The Threat Of False Positives

11.06.2019

By Urkund

Plagiarism is an ever-present threat to academic integrity and original thinking. If you do not quote and reference correctly, research that has previously been done cannot be identified properly and academia would most likely be engulfed in constant fights over who came up with what. Plagiarism detection systems are therefore a helpful and crucial addition to all institutions creating knowledge. They also help us saving by automatically flagging suspected cases of plagiarism.

However, finding potential plagiarism in long texts, essays or even doctoral thesis can be tricky. A common threat in the fight against plagiarism is to not recognise so-called “false positives” and to underestimate their importance. So, keep on reading to learn more about what false positives are all about and why they are a big deal.

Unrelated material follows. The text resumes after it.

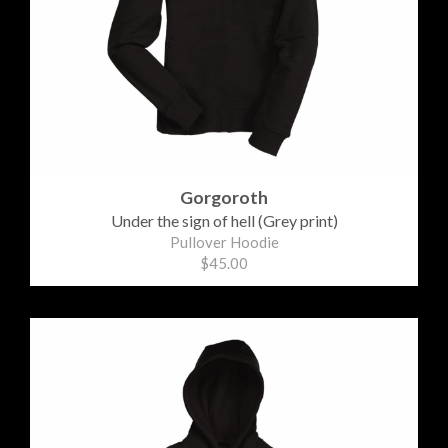
Gorgoroth
Under the sign of hell (Grey print)
Pullover Hoodie
$45.00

False positives are by definition something everyone wants to avoid, as it means that a result of a condition is shown but not true. When it comes to false positives in text comparison, it is, however, something created entirely by plagiarism detection systems.

Just have a look at the following examples in which the red text marks a matching text.

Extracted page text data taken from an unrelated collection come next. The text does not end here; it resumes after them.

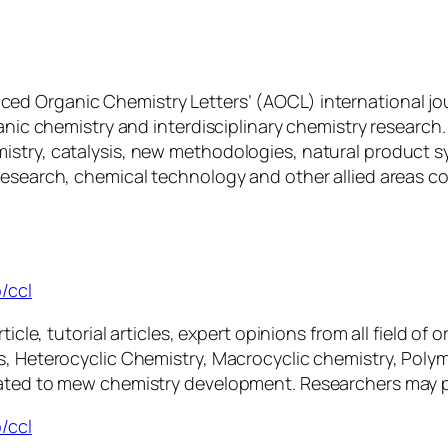
nced Organic Chemistry Letters’ (AOCL) international jo
ganic chemistry and interdisciplinary chemistry research
istry, catalysis, new methodologies, natural product s
research, chemical technology and other allied areas c
/ccl
ticle, tutorial articles, expert opinions from all field o
is, Heterocyclic Chemistry, Macrocyclic chemistry, Pol
ated to mew chemistry development. Researchers may ple
/ccl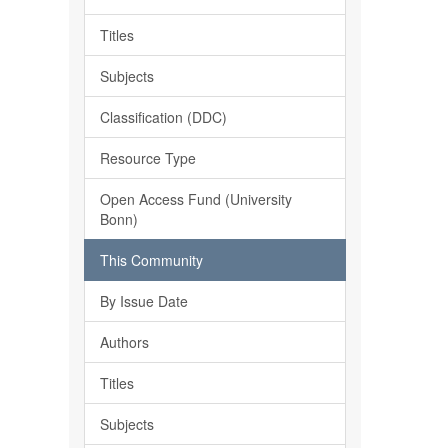
Titles
Subjects
Classification (DDC)
Resource Type
Open Access Fund (University
Bonn)
This Community
By Issue Date
Authors
Titles
Subjects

  • ”Salt and pepper”<>”Cats and dogs” – 33%
  • ”Three men in a boat” <> ”Life in a Medieval City” – 40%
  • The Adventures of Tom Sawyer” <> ”The Adventures of Sherlock Holmes” – 60%

Often the amount of matching text in a document is illustrated by a percentage. Which means that the higher the percentage, the higher the likelihood of plagiarism. Or so it may seem. As shown in the examples above, counting all findings, such as words like “and” or “in a” means while the percentage of overall detected plagiarism actually rises, its relevance drops. That effect of displaying common words as potential plagiarism is what we refer to as false positives. A lot of times, false positives are “caused” by words that are extremely common in the specific language rather than complicated conjunctions and appositions. The truth is that once we leave the 100% similarity mark, the lines become blurred. Because how do you calculate the relevance of the different words that make up a text and translate it into a percentage?

Showing all matching texts and findings causes clutter, confusion, and risks taking the attention from actual cases of plagiarism. It’s basically like googling the phrase “I don’t know” where you’ll simply be swamped with results. Try it. (It will give you around 7 billion search results). Or think about the phrase “This page is intentionally left blank”. Would this match even make sense to see in a plagiarism report? False positives also cause you to spend more time than necessary on having to go through findings and could eventually lead to a wrong judgement of the student in question. What’s probably even worse is that it undermines the utilisation of and trust in plagiarism detection software altogether. If you spend enough time sifting through false positives the frustration will most probably have you give up on your efforts to assess the level of real plagiarism in the text you are reviewing.

False positives are a more common threat to originality than we think they are, and we need to address it properly. One way to minimise false positives is by using machine learning algorithms that improve over time, learning how to recognise what a relevant text matching is and what it isn’t. In the end, we should all understand that technology is here to help and support us to make more informed decisions limiting cluttered and irrelevant data along the way. Because no matter the tools, the decision itself always needs to be made by us.